For his 16 Days film on Los Angeles, Greenspan faced the challenge of offering new images and insights in a city already swarming with filmmakers, television producers, and other creative types. The producer "had to trust that his knowledge of people and of sports, filtered through a perspective of hindsight, leavened with some good old-fashioned cinematic beauty—18 crews shooting almost a million feet of film—could make even the most familiar, oft-told tales fresh," noted Sports Illustrated writer Frank Deford.
Widening his circle of interest, he also produced several films on non-Olympic subjects, including Ageless Heroes, Kings of the Ring, and Discover Utah! Greenspan also took the director's helm in 1977 for a made-for-television docudrama on the life of track phenom Wilma Rudolph.
Though virtually every other Bud Greenspan film is a documentary, the director branched out into drama with his 1977 two-hour made-for-television movie, Wilma. This film told the life story of the great American track athlete Rudolph, portrayed by Shirley Jo Finney, focusing on her relationship with her mother (played by Cicely Tyson) and her boyfriend. Though the movie earned mixed notices, Wilma became notable years later as the television debut of the young actor playing Wilma's boyfriend—future Academy Award winner Denzel Washington.
While widely acclaimed, with honors including the prestigious Peabody Award, the filmmaker did face some controversy when he agreed to produce a promotional video on behalf of Beijing, China's, bid to host the 2008 summer games. Greenspan focused on the city and its people, but the issue of human rights violation in China "wasn't touched at all and we didn't think it was necessary," as he explained to a CNN.com interviewer.
In 1996 Greenspan produced 100 Years of Olympic Glory, a three-hour film celebrating the centennial of the modern games. As with his other films, this documentary focused on the human stories behind the medals. There is, for instance, the story of two Japanese pole vaulters who competed in 1936. They "cleared the same height and should have tied for second place," as Star-Ledger writer Jerry Krupnick related. "When the silver was awarded to just one of them, the other vaulter getting the bronze, they cut the medals in half and had them fused together to create 'the Medal of Eternal Friendship.'"
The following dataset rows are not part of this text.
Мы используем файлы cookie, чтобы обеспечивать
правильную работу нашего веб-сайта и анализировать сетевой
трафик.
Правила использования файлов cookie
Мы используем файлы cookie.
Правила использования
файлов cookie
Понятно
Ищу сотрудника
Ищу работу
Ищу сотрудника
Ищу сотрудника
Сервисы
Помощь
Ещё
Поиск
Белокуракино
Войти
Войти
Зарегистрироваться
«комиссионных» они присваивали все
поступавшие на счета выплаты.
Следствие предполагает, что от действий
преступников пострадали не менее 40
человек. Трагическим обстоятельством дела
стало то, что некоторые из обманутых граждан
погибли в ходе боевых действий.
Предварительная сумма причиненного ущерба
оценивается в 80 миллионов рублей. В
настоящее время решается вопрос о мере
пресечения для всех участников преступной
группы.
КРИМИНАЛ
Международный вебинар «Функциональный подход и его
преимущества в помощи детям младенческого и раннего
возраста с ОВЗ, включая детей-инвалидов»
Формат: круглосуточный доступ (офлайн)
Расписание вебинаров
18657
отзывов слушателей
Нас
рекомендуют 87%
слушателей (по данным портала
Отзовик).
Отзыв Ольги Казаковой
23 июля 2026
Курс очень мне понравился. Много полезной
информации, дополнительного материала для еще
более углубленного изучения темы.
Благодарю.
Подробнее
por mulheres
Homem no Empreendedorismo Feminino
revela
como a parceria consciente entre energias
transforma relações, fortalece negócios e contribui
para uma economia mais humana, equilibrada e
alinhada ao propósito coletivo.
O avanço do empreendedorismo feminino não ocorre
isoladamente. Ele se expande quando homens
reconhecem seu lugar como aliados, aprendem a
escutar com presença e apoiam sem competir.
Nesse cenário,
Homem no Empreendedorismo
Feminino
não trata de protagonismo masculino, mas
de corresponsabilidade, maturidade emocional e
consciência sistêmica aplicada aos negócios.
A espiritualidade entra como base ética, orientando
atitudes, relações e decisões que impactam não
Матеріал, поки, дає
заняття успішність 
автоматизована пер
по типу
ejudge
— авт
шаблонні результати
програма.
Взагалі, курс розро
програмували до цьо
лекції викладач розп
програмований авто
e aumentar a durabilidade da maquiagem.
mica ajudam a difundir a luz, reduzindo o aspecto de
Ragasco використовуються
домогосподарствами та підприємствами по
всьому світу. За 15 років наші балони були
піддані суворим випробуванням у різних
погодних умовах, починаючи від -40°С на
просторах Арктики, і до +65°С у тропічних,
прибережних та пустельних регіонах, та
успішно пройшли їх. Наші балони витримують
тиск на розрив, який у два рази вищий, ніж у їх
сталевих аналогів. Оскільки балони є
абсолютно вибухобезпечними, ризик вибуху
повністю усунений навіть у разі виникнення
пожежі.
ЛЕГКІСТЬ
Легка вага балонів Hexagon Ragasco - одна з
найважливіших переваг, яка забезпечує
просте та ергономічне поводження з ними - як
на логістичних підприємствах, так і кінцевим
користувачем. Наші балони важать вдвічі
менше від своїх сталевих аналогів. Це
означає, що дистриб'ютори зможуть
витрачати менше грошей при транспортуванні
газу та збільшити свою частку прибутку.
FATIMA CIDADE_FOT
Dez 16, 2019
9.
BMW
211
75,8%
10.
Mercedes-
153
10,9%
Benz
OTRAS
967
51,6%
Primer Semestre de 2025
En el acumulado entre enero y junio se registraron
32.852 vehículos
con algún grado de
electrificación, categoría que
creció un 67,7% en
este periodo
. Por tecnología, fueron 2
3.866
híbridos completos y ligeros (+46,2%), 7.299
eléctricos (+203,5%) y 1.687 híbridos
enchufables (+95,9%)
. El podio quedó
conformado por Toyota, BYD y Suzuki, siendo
Hype and scandal have seemed to plague many contemporary Olympics, but Greenspan set his gaze on the positive aspects of both win and loss. "They're two weeks of love," he told an ESPN.com reporter. "It's a privilege to be associated with the best in the world." Indeed, Greenspan's "approach to the Olympics would not be appropriate for the mainstream media," said Randy Harvey of the Los Angeles Times. "But although he is no journalist, and proud of it, he is one of the best reporters I know."
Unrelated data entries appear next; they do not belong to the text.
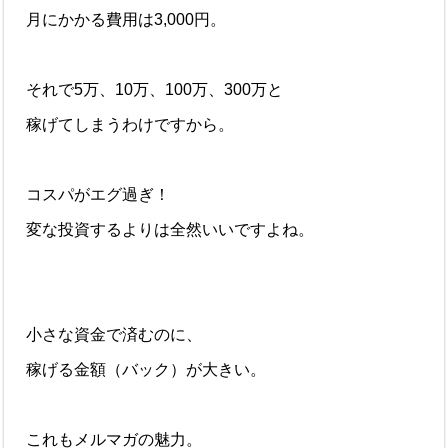
月にかかる費用は3,000円。
それで5万、10万、100万、300万と
稼げてしまうわけですから。
コスパがエグ過ぎ！
変な投資するよりは全然いいですよね。
小さな資金で済むのに、
稼げる金額（バック）が大きい。
これもメルマガの魅力。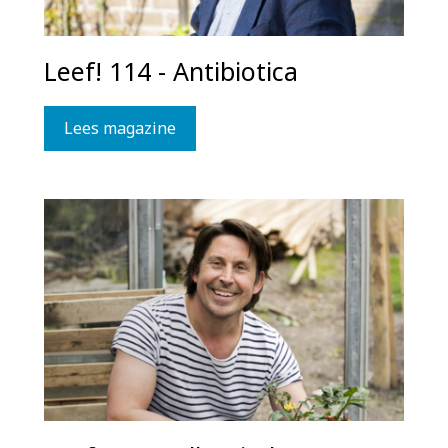
Leef! 114 - Antibiotica
Lees magazine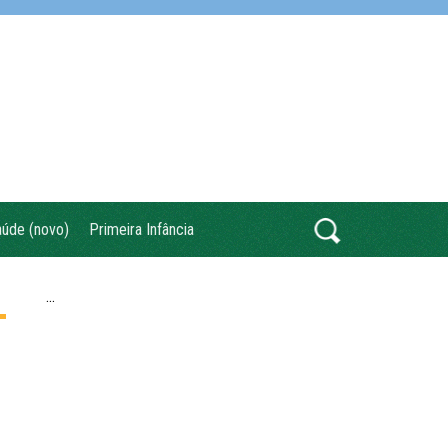
úde (novo)
Primeira Infância
...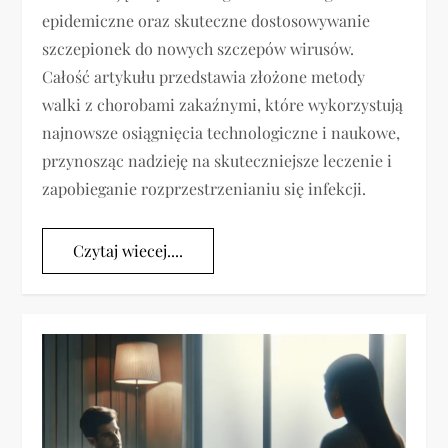
epidemiczne oraz skuteczne dostosowywanie
szczepionek do nowych szczepów wirusów.
Całość artykułu przedstawia złożone metody
walki z chorobami zakaźnymi, które wykorzystują
najnowsze osiągnięcia technologiczne i naukowe,
przynosząc nadzieję na skuteczniejsze leczenie i
zapobieganie rozprzestrzenianiu się infekcji.
Czytaj wiecej....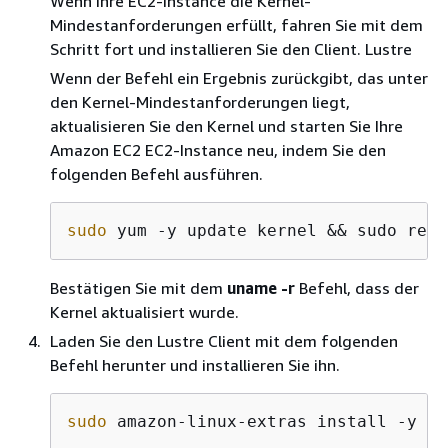
Wenn Ihre EC2-Instance die Kernel-
Mindestanforderungen erfüllt, fahren Sie mit dem
Schritt fort und installieren Sie den Client. Lustre
Wenn der Befehl ein Ergebnis zurückgibt, das unter
den Kernel-Mindestanforderungen liegt,
aktualisieren Sie den Kernel und starten Sie Ihre
Amazon EC2 EC2-Instance neu, indem Sie den
folgenden Befehl ausführen.
sudo
 yum -y update kernel && sudo rebo
Bestätigen Sie mit dem
uname -r
Befehl, dass der
Kernel aktualisiert wurde.
Laden Sie den Lustre Client mit dem folgenden
Befehl herunter und installieren Sie ihn.
sudo
 amazon-linux-extras install -y lu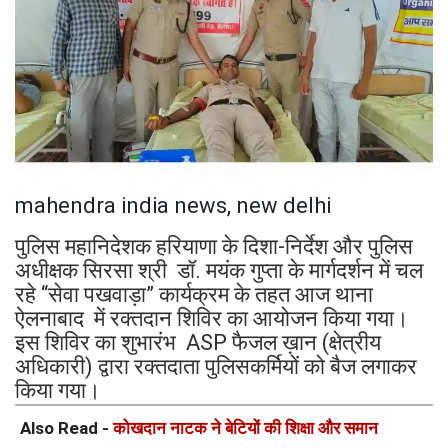
mahendra india news, new delhi
पुलिस महानिदेशक हरियाणा के दिशा-निर्देश और पुलिस
अधीक्षक सिरसा श्री डॉ. मयंक गुप्ता के मार्गदर्शन में चल
रहे “सेवा पखवाड़ा” कार्यक्रम के तहत आज थाना
ऐलनाबाद में रक्तदान शिविर का आयोजन किया गया।
इस शिविर का शुभारंभ ASP फैजल ख़ान (क्षेत्रीय
अधिकारी) द्वारा रक्तदाता पुलिसकर्मियों को बैज लगाकर
किया गया।
Also Read -
कोखदान नाटक ने बेटियों की शिक्षा और समान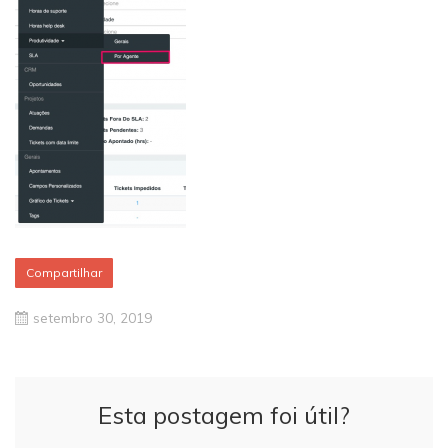
Compartilhar
setembro 30, 2019
Esta postagem foi útil?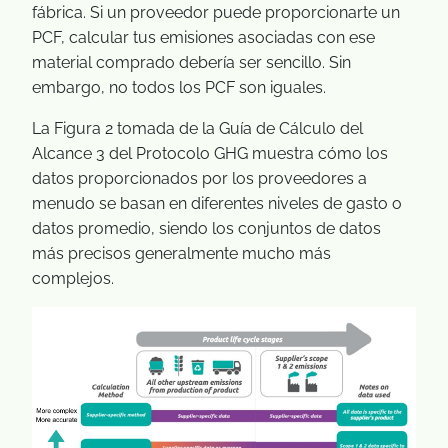
fábrica. Si un proveedor puede proporcionarte un
PCF, calcular tus emisiones asociadas con ese
material comprado debería ser sencillo. Sin
embargo, no todos los PCF son iguales.
La Figura 2 tomada de la Guía de Cálculo del
Alcance 3 del Protocolo GHG muestra cómo los
datos proporcionados por los proveedores a
menudo se basan en diferentes niveles de gasto o
datos promedio, siendo los conjuntos de datos
más precisos generalmente mucho más
complejos.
Asked by ESPN.com to recall his most memorable Olympic moment, Greenspan pointed to the 1968 summer games in Mexico City. A Tanzanian marathon runner, John Stephen Ahkwari, injured himself in the race. He struggled in last, bloodied and bandaged. "I asked him, 'Why did you keep going?'" Greenspan recounted. "He said, 'You don't understand. My country did not send me 5,000 miles to start a race, they sent me to finish it.' That sent chills down my spine and I've always remembered it."